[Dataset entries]
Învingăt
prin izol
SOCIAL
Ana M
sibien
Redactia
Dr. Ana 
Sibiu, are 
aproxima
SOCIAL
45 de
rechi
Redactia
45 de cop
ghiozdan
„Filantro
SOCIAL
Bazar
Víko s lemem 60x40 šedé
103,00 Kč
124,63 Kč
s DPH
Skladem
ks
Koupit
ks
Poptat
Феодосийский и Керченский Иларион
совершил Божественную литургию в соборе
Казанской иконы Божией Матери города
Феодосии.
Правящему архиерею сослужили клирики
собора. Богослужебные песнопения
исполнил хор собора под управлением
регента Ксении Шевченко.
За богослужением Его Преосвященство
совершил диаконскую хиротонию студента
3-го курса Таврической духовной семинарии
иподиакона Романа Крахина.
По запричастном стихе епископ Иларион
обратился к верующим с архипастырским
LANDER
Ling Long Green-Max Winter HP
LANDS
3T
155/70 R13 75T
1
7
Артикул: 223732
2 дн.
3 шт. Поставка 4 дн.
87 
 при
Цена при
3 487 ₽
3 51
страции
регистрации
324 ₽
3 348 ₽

• **Instructions for the task**:
Write down how many lines above contain the string "Иларион", and nothing besides.

• **Solved problem**:
2